COMICS: ACTION COMICS #9 To Reveal An African-American SUPERMAN
Action Comics #9 will reveal an alternate Superman who happens to be black. Is this a response to Miles Morales?
With ACTION COMICS #9, two acclaimed guest artists will explore an alternate Earth and the story of its Kryptonian protector. Multiple Eisner Award-winning artist Gene Ha will be a guest artist for the primary plot, penned by regular series writer Grant Morrison. And fresh from his recent work on THE SHADE miniseries, artist Cully Hamner will illustrate the issue’s back-up story, written by Sholly Fisch.
Parallel worlds come to the forefront of DC COMICS-THE NEW 52 “Second Wave,” with titles such as EARTH 2 and WORLDS’ FINEST exploring the adventures of heroes on alternate Earths. ACTION COMICS #9 sets up the multiverse with a standalone story of a Superman from another Earth, who must fight a monster from yet another parallel world. But this isn’t just any monster; it’s a Superman surrogate known as Superdoom, twisted into an unstoppable agent of evil.
The back-up story will also feature an adventure of this alternate Superman, set on his parallel Earth.
Regular series artist Rags Morales will return for ACTION COMICS #10 in June. In the meantime, check out Ha’s inks for ACTION COMICS #9.
Superman, also known as Clark Kent and Kal-El from Krypton, has been a continually published character. Following the Crisis on Infinite Earths, he went through a distinctive reboot. To accompany discrepancies in the aging of Superman across several decades, his earliest stories were retroactively portrayed as having taken place on an alternative world called Earth-Two. The Multiverse used to explain these characters later gave way to an "evil" version of Superman from Earth-Three and other "What if?" scenarios. The Multiverse system was discarded in the Crisis on Infinite Earths miniseries, following which an adaptation of the mainstream "Earth-One" Superman was rebooted in John Byrne's The Man of Steel miniseries in 1986. Variations in the character were eventually defined by the varying Superman origin stories, such as the subsequent Superman: Birthright reboot by Mark Waid in 2003.

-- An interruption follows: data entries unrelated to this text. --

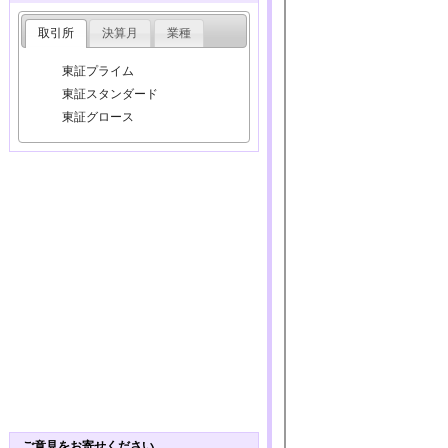
取引所
決算月
業種
東証プライム
東証スタンダード
東証グロース
ご意見をお寄せください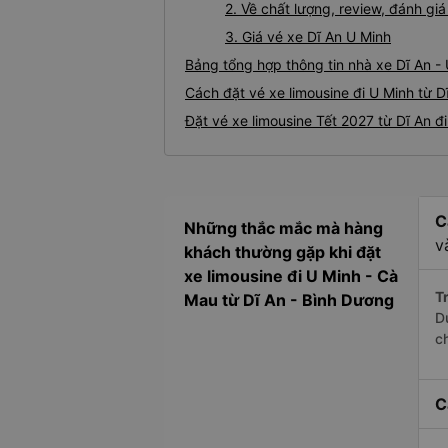
2. Về chất lượng, review, đánh gi
3. Giá vé xe Dĩ An U Minh
Bảng tổng hợp thông tin nhà xe Dĩ An -
Cách đặt vé xe limousine đi U Minh từ D
Đặt vé xe limousine Tết 2027 từ Dĩ An đ
C
Những thắc mắc mà hàng
v
khách thường gặp khi đặt
xe limousine đi U Minh - Cà
Tr
Mau từ Dĩ An - Bình Dương
D
c
C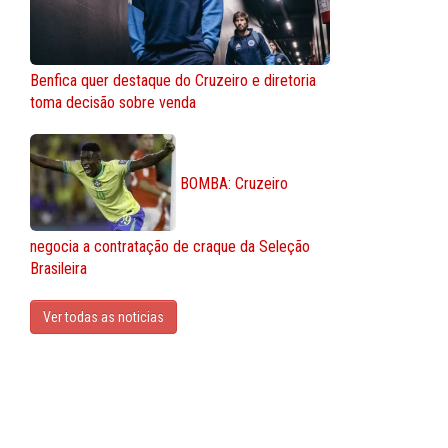
Benfica quer destaque do Cruzeiro e diretoria
toma decisão sobre venda
BOMBA: Cruzeiro
negocia a contratação de craque da Seleção
Brasileira
Ver todas as noticias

The single-Earth continuity would still allow for the dichotomy of a good and evil Superman by introducing an alternative version of Superman's Earth-Three double, Ultraman in the Antimatter Universe surviving the Crisis, as presented in JLA: Earth 2. Alternative Supermen were also depicted using literary devices such as time travel and "Hypertime". The subsequent sequel to Crisis titled Infinite Crisis would see a brief return of the Golden Age Superman, Kal-L as well as the teenage Superman of a world without heroes who survived the original Crisis. Due to the events of the sequel, as revealed in the subsequent weekly maxiseries 52, a new Multiverse, consisting of fifty-two alternative Earths, was created with most worlds featuring new alternative depictions of Superman.

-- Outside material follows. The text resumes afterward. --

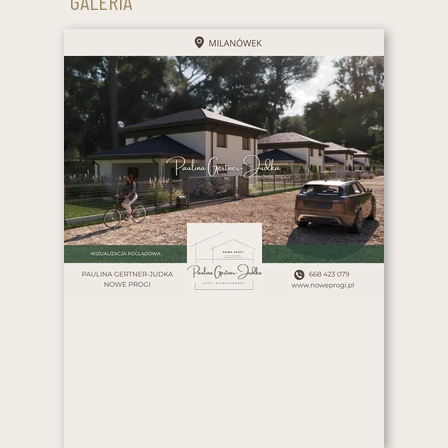
GALERIA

In addition to these "official" Supermen, variations of the standard character, a number of characters have assumed the title of Superman in many variant stories set in both primary and alternative continuity. Following the storyline of The Death of Superman and during the subsequent Reign of the Supermen storyline, a number of characters claimed the mantle. In addition, Bizarro, for instance, is an imperfect duplicate of Superman. Other members of Superman's family of characters have borne the Super- prefix, including Supergirl, Superdog and, in some instances, Superwoman. Outside comics published by DC Comics, the notoriety of the Superman or "Übermensch" archetype makes the character a popular figure to be represented with an analogue in entirely unrelated continuities, for example rival publisher Marvel Comics parodies Superman through the character Hyperion.